Freud und Leid liegen auch bei Gutshäusern oft dicht beieinander. Beispiel: Während die Eigentümer des Herrenhauses in Tützpatz (oben) das Gemäuer immer mehr verfallen lassen, ist das im benachbarten Gützkow dank seines Besitzers wieder ein Kleinod geworden.  FOTOs: A. Brauns
Freud und Leid liegen auch bei Gutshäusern oft dicht beieinander. Beispiel: Während die Eigentümer des Herrenhauses in Tützpatz (oben) das Gemäuer immer mehr verfallen lassen, ist das im benachbarten Gützkow dank seines Besitzers wieder ein Kleinod geworden. FOTOs: A. Brauns

VonAnke Brauns

Stiftungen und Vereine, die sich für alte Herrenhäuser engagieren, wollen stärker zusammenarbeiten. Das Land soll bei der Notsicherung mit ins Boot – sträubt sich aber.
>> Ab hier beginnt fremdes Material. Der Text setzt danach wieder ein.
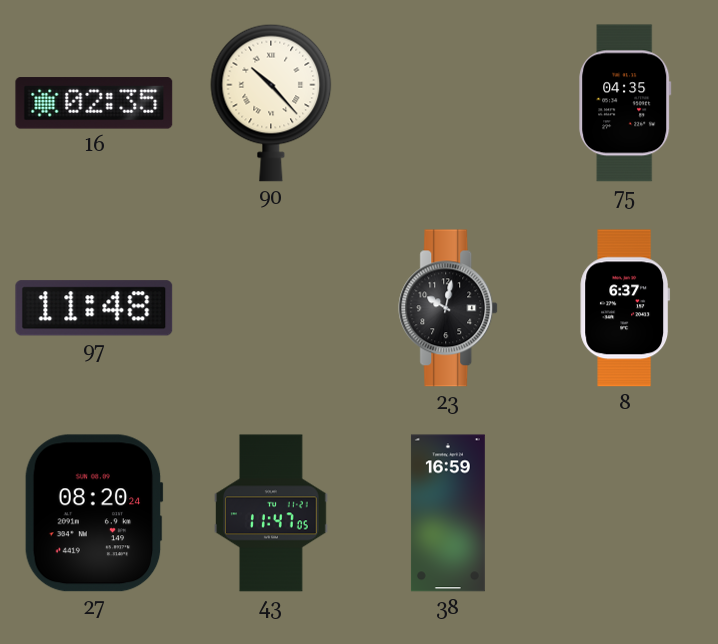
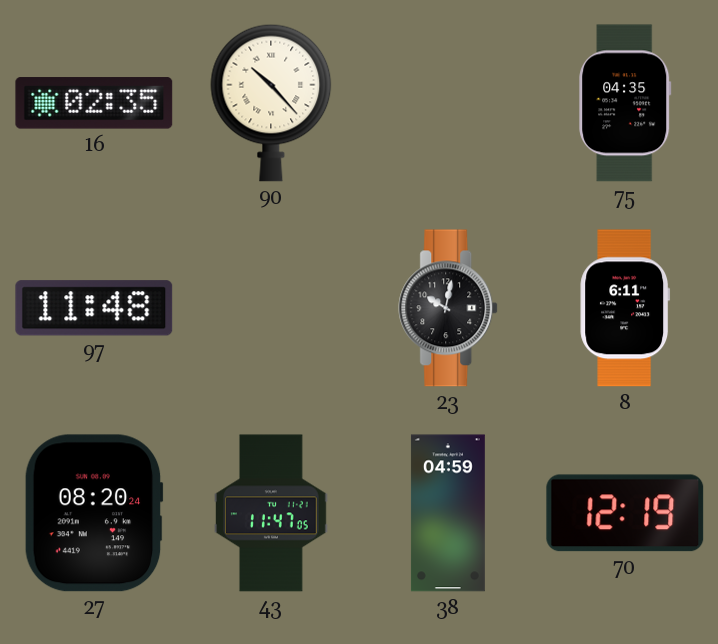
8: 6:37 -> 6:11
38: 16:59 -> 04:59
70: none -> 12:19
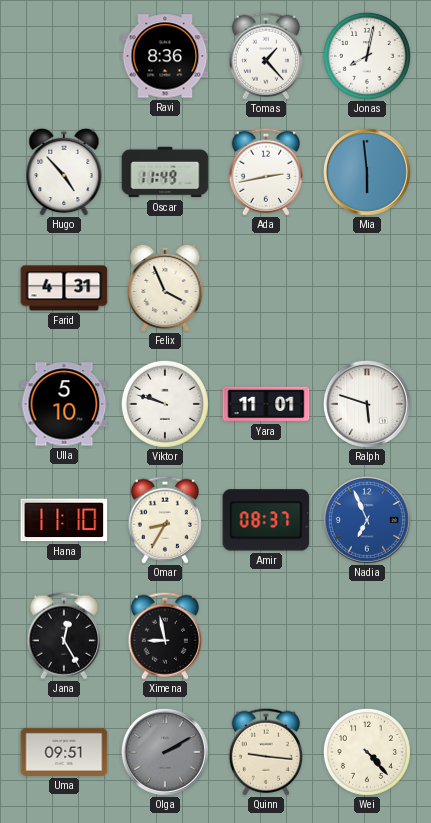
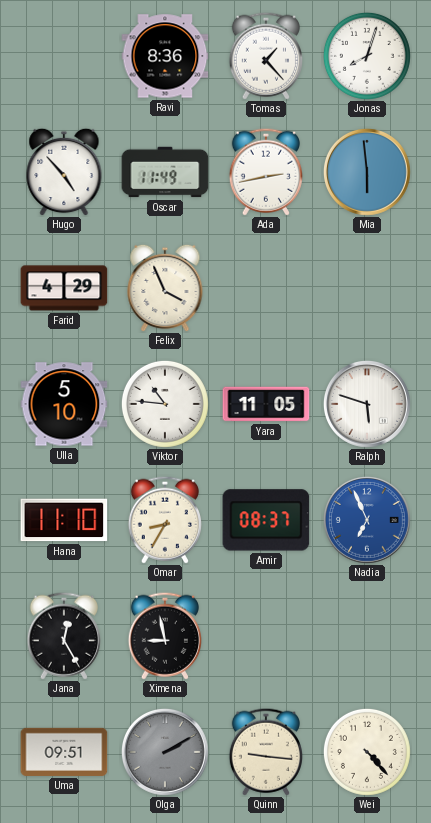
Jonas: 8:02 -> 8:03
Farid: 4:31 -> 4:29
Viktor: 9:48 -> 10:46
Yara: 11:01 -> 11:05
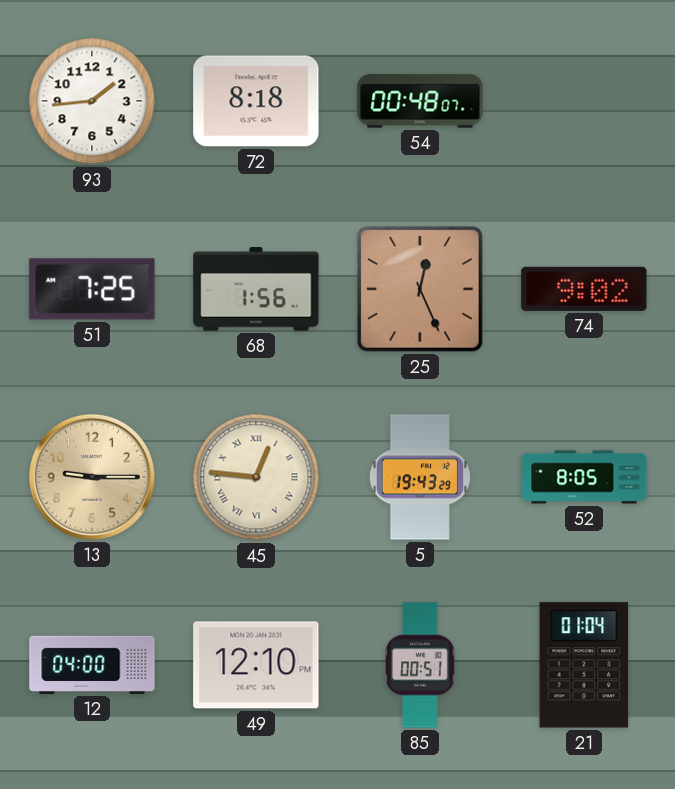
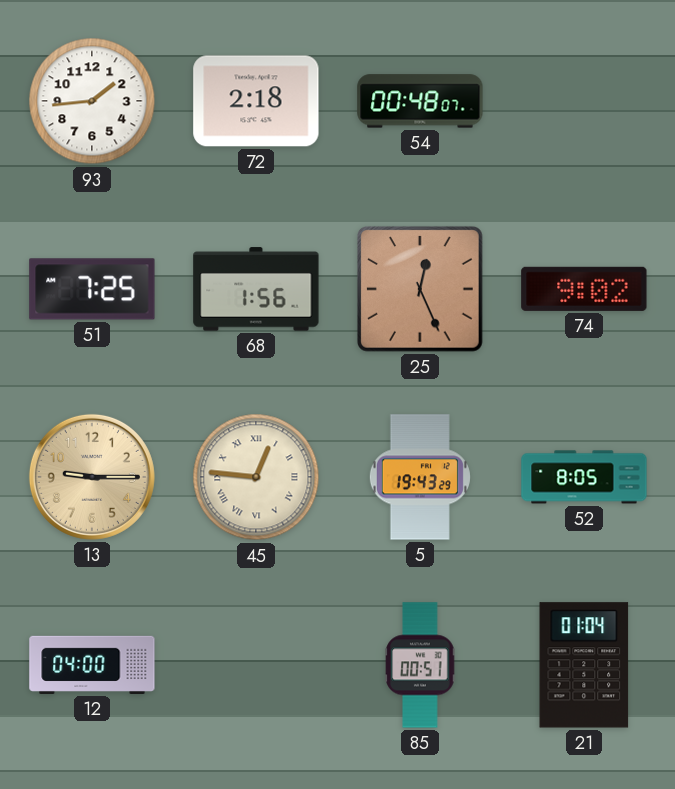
72: 8:18 -> 2:18
49: 12:10 -> none
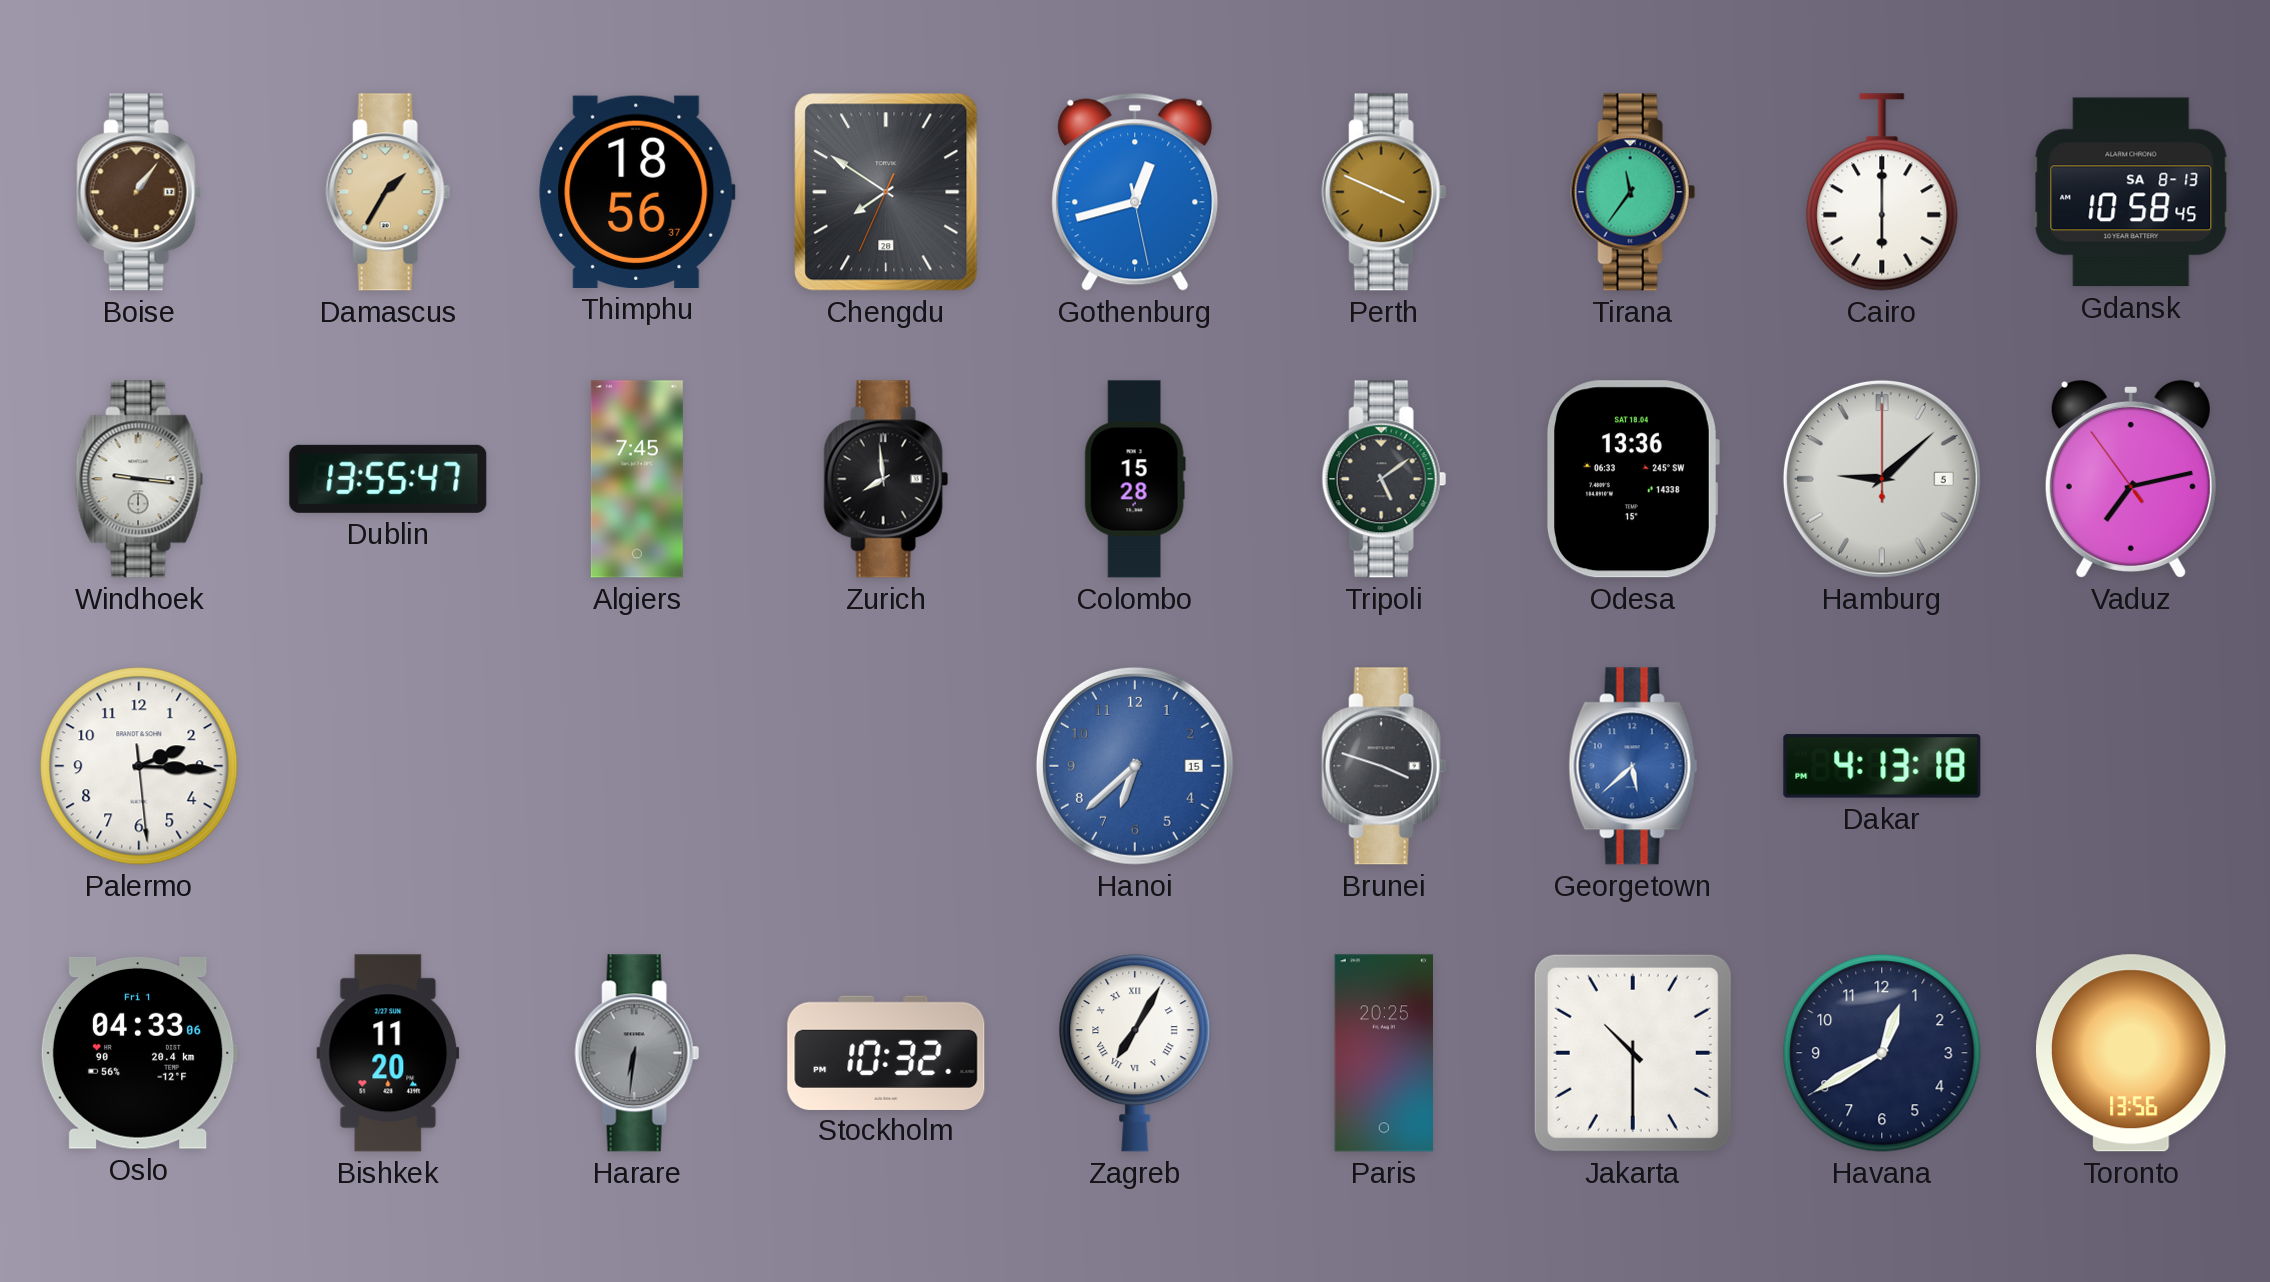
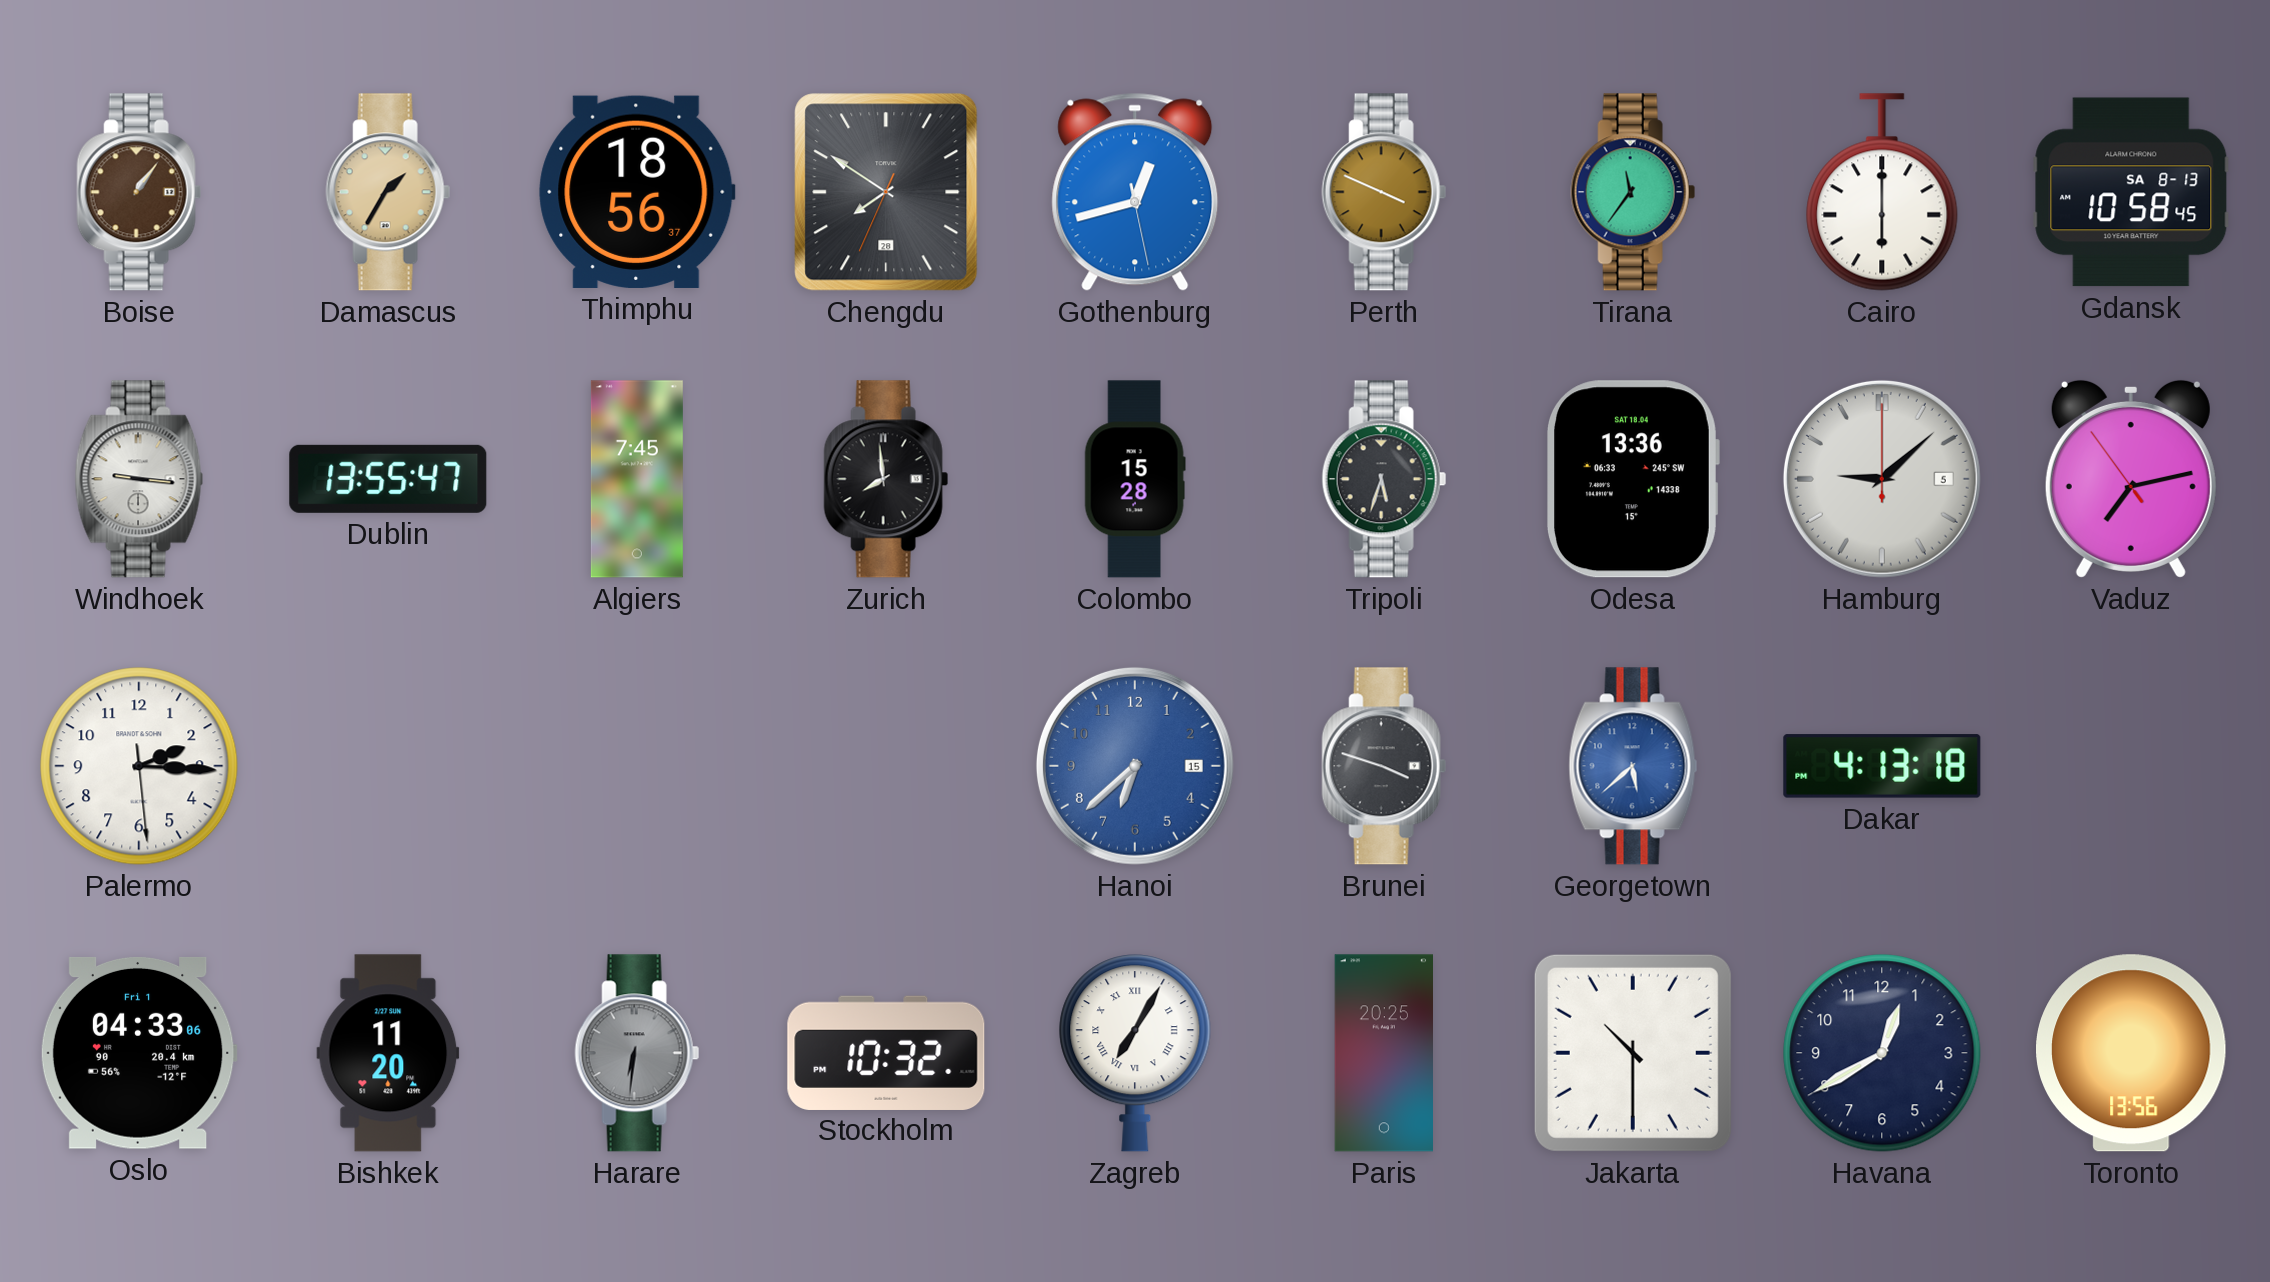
Tripoli: 5:09 -> 5:33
Pinnow.Stefan Gesell kennt das Gutshaus in Pinnow bei Altentreptow schon seit seiner Studienzeit. Immer mal wieder kam er vorbei, hat den zunehmenden Verfall gesehen. „Das Haus war ja schon zehn Jahre vor der Wende fast leer gezogen. Es war komplett kaputt“, sagt der Bauingenieur. Jetzt, wo das historische und nahezu exotisch anmutende Gemäuer fast als Ruine dasteht, ist Stefan Gesell Teil der Rettung geworden. Er kümmert sich im Auftrag des neuen Eigentümers aus München zunächst um die Sicherung. Inzwischen sind die größten Wassereinbruchstellen zu, der Treppenturm im Innenhof sei gegen Einsturz gesichert. Das Schönste an dieser Rettung sei für ihn die Erkenntnis, „dass es sich lohnt zu warten. Es hat einen Sinn, Ruinen zu erhalten. Man muss Geduld haben, mal was stehen lassen, über einen längeren Horizont blicken, dann gibt’s auch eine Chance.“
Mehrere Stiftungen und Vereine engagieren sich für den Erhalt von Gutsanlagen im Land. Diese beschreiten zwar unterschiedliche Wege, aber wollen zum gleichen Ziel und deshalb künftig stärker zusammenarbeiten. Die Stiftung Kulturerbe im ländlichen Raum beispielsweise versucht, an Gutshäusern exemplarisch Wege zum Erhalt und zur Nutzung aufzuzeigen, oftmals auch mit unkonventionellen Ideen. So trete sie an Gemeinden heran, versuche sie zu überzeugen, ihre Herrenhäuser zu behalten und kommunal zu nutzen, beschreibt Karen Albert-Hermann von der Stiftung.
Die Arbeitsgemeinschaft zum Erhalt und zur Nutzung von Gutsanlagen legt das Hauptaugenmerk auf die Öffentlichkeitsarbeit. „Wir müssen den hier lebenden Menschen begreiflich machen, dass die Gutsanlagen unser gemeinsames Erbe sind“, sagt Rolf-Peter Bartz vom Verein. In den letzten Jahren hat die Arbeitsgemeinschaft vor allem die rund 25 Prozent der gut 1000 denkmalgeschützten Gutsanlagen im Blick, die akut vom Verfall bedroht sind. Der Verein kämpft für ein Notsicherungsprogramm des Landes für solche Objekte – genau wie die Stiftung Herrenhäuser und Gutsanlagen.
Beide fordern vom Land Geld für die Notsicherung und personelle Unterstützung für die unteren Denkmalschutzbehörden – bisher vergeblich. Mit einer entsprechenden Resolution hat sich gerade der Petitionsausschuss des Landtages befasst, sieht aber im Ergebnis keine Notwendigkeit für einen Notsicherungsfonds. Bei einem Runden Tisch im Juni in Neubrandenburg wollen Stiftung und Verein mit Landtagsabgeordneten und Landräten der Kreise Mecklenburgische Seenplatte, Vorpommern-Greifswald und Vorpommern-Rügen darüber diskutieren und sie von der Notwendigkeit überzeugen.